Defining Natural Food
If you go to any supermarket, you’re likely to see a plethora of products labelled “natural,” but what does that term really mean? It certainly seems to imply that there’s a minimal amount of processing involved in its production or in its ingredients, but what standards does a food product have to live up to to be called natural?
Definitions vary country-to-country. The United Kingdom’s regulations preclude any genetically modified foods, among other things, stating that natural foods can only include “ingredients produced by nature, not the work of man or interfered with by man.” In Canada, natural foods are cannot be processed or have any additives in them, including artificial flavorings, nutrients, colorings or minerals. But what are the rules regarding natural food in the U.S.?

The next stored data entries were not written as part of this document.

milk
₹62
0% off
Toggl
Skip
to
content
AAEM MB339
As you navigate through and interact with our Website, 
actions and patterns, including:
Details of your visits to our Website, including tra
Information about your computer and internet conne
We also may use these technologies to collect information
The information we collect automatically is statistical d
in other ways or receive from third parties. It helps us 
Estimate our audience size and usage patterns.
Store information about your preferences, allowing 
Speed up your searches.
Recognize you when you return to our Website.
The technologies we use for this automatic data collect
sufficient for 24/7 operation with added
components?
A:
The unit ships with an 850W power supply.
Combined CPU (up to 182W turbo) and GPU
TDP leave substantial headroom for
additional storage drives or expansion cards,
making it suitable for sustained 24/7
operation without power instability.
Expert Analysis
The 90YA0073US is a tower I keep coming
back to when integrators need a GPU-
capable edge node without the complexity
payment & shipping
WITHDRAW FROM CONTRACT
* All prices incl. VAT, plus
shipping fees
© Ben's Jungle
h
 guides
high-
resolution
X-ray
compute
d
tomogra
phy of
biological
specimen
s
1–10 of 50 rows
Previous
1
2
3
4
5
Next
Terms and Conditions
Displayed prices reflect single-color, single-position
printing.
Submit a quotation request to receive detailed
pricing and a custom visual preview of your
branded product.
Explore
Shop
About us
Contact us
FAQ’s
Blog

Natural Foods in the United States
In the U.S., there is no legal definition of natural food. Neither the FDA or the USDA has established criteria for what can be labelled natural. The FDA does discourage use of the term and other regulations prohibit misleading labeling, but the lack of concrete specifications make the issue hard to enforce.
Many so-called “natural foods” in fact contain ingredients that most people would not consider natural. For example, the poultry industry has come under criticism for labeling chicken products all natural when they have been injected with more than a quarter of their weight in saline solution.

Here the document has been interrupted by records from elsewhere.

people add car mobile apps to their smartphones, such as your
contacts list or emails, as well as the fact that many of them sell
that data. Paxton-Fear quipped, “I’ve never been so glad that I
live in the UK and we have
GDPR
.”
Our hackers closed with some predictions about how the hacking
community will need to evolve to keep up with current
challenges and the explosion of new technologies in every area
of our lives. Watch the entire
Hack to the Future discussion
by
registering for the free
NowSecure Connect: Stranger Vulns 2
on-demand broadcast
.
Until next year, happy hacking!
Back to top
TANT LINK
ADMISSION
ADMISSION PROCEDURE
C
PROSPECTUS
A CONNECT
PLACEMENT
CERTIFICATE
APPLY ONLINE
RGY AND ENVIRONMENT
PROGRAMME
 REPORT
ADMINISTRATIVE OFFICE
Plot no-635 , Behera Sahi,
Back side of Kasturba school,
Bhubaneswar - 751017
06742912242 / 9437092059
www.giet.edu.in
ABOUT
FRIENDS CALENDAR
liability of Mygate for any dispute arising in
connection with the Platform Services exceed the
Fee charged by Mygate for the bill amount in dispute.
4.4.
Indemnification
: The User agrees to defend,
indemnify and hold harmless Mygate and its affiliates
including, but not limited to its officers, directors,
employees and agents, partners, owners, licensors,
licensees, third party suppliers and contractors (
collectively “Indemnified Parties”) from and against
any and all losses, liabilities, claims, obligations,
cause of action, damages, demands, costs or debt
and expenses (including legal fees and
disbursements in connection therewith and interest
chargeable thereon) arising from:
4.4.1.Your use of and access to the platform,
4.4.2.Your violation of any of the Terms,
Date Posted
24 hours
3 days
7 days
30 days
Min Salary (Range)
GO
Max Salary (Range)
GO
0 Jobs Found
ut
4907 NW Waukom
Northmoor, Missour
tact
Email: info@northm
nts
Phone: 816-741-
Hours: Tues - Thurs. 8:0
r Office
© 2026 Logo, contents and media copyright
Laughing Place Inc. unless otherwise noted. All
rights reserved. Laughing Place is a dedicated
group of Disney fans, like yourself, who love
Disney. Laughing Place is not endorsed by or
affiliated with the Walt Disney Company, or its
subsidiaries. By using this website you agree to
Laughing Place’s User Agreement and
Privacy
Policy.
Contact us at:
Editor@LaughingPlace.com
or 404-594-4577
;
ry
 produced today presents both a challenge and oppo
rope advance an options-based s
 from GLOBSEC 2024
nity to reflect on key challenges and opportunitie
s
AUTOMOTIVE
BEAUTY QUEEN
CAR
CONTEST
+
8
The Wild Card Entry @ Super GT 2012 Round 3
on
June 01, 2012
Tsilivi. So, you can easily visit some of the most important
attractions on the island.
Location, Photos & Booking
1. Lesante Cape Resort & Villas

Lacking any legal imperative to meet particular criteria for labeling foods natural, the term has been widely applied and is generally meaningless.
Natural vs. Organic Foods
“Organic” foods, in contrast, have stringent criteria that producers must meet in order to label their product as such. The USDA has established rules for Organic Certification that prohibit the use of synthetic pesticides, antibiotics and other inorganic compounds, making it one of the more difficult labels to qualify for.